Reference Work Entry

Encyclopedia of Database Systems

pp 1435-1438

Indexed Sequential Access Method

  • Alex DelisAffiliated withUniversity of Athens
  • , Vassilis J. TsotrasAffiliated withUniversity of California-Riverside

Synonyms

Indexed sequential file; ISAM file; ISAM

Definition

An indexed sequential access method is a static, hierarchical, disk-based index structure that enables both (single-dimensional) range and membership queries on an ordered data file. The records of the data file are stored in sequential order according to some data attribute(s). Since ISAM is static, it does not change its structure if records are added or deleted from the data file. Should new records be inserted into the data file, they are stored in an overflow area. Deleted records are removed from the file (leaving empty space).

Historical Background

Although transparent for the user of a DBMS, access methods play a key role in database performance. A major performance goal of a DBMS is to minimize the number of I/Os (i.e., blocks or pages transferred) between the disk and main memory. One way to achieve this goal is to minimize the number of I/Os when answering queries. Note that many queries reference only a small portion of the records in a database table. For example the query: “find the employees who reside in Santa Monica, CA” references only a fraction of the records in the Employee relation. It would be rather inefficient to have the database system sequentially read all the pages of the Employee file and check the residence field of each employee record for the name ‘Santa Monica’. Instead the system should be able to locate the pages with ‘Santa Monica’ employee records directly. To allow such fast access, additional disk-resident structures called indices (or access methods) are designed per database relation. One of the first such methods developed was the index sequential access method (ISAM). ISAM was developed at IBM in late 1960s [3] and it is essentially the predecessor to the widely used B+-tree index. A major difference between ISAM and the B+-tree [1] is that instead of overflowing pages, the B+-tree introduces page splitting. The ISAM was later replaced by IBMs virtual storage access method (VSAM) [4] which introduced the notion of splitting (data or index pages) when there is not enough space for inserting a new record.

Foundations

The ISAM structure contains three separate storage areas: the data file, the index file and the overflow area. For simplicity, assume that the data file is an Employee relation, ordered according to the social security number or ssn attribute. Moreover, assume that this relation is stored sequentially on the disk, following the logical order of the ssn attribute. If the Employee file has n records and one page can hold B Employee records, the total number of pages in this file is O(n ∕ B). Note that each file page is full of Employee records except possibly the last page. Moreover, given the sequential storage of the file, each page can easily access the next page of the file in ssn order (it is simply the next physical page on the disk).

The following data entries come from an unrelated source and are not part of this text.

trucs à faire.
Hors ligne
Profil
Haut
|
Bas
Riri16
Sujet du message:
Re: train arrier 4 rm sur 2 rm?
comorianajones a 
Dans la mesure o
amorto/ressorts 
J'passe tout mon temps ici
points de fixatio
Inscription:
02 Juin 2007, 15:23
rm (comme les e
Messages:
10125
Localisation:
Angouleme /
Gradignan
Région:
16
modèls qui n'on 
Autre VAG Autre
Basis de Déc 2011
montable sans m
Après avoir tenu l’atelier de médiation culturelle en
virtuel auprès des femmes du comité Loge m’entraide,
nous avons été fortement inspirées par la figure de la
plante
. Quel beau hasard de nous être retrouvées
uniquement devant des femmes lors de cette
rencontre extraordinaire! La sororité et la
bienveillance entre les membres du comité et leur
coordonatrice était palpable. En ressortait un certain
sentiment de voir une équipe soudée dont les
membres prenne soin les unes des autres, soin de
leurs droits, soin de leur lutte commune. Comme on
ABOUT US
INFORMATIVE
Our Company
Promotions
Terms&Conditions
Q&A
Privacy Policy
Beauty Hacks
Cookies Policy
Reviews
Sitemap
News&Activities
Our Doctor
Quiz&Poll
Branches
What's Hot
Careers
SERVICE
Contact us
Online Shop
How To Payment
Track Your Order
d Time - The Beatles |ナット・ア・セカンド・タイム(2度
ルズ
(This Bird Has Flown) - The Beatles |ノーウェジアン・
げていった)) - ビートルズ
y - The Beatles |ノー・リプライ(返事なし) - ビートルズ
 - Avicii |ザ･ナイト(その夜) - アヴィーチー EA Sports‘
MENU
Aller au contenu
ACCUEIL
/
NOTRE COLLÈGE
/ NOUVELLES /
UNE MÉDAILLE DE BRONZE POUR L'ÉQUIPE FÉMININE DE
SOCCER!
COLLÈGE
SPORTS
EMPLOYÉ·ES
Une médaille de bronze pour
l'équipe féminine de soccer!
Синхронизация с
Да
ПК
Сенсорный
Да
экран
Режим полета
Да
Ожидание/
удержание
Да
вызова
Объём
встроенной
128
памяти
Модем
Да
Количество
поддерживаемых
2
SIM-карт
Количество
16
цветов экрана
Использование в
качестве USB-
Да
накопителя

A straightforward way to build an index on the Employee file is to create a new (much smaller) file that contains one representative record from each Employee file page. The records in this new file are of the form:  <search_value, ptr> where ptr is a pointer to an Employee file page (a page-id number uniquely identifying the page on the disk) and search_value is the smaller ssn recorded in that page. Since these records are smaller in size than the Employee file records, each page of the new file will contain many of them. If the Employee file is large, the new file will spread over a number of pages (this number is clearly bounded by O(n ∕ B 2)). However, since the new file is also an ordered file (it has two attributes and is ordered according to the search_value attribute) it can be indexed by another (even smaller) level of index pages, and so on. This process continues until the creation of an index layer that consists of a single page. As a result a multi-way, tree-structured index is created whose nodes correspond to pages (see Fig. 1). It is worth pointing out that all index pages from possibly multiple index levels are resident in the index file area of the ISAM.
https://static-content.springer.com/image/prt%3A978-0-387-39940-9%2F9/MediaObjects/978-0-387-39940-9_9_Part_Fig1-738_HTML.jpg
Indexed Sequential Access Method. Figure 1

An indexed sequential access method.

The ISAM organization is a single-dimensional (as opposed to multi-dimensional) index. It supports searches on the attribute (or collection of attributes) on which the data file is ordered. For example, searching the indexed sequential access method for a given ssn K (i.e., a membership query) is simple. The search starts from the root page where the record with the largest search_value that is less or equal to K is located. The search then continues to the page in the next index level, pointed by this record, until a page of the Employee file is reached. If K is found among the ssn values of that Employee page, the appropriate record is returned as answer to the query. If K is not found the answer is empty. It is easy to see that this search takes O(logB(n ∕ B)) page accesses (I/Os) as this is the height (in pages) of the tree. The reader should note that the logarithm is base B, the size of the page, since this is a multi-way tree where each node has O(B) fan-out.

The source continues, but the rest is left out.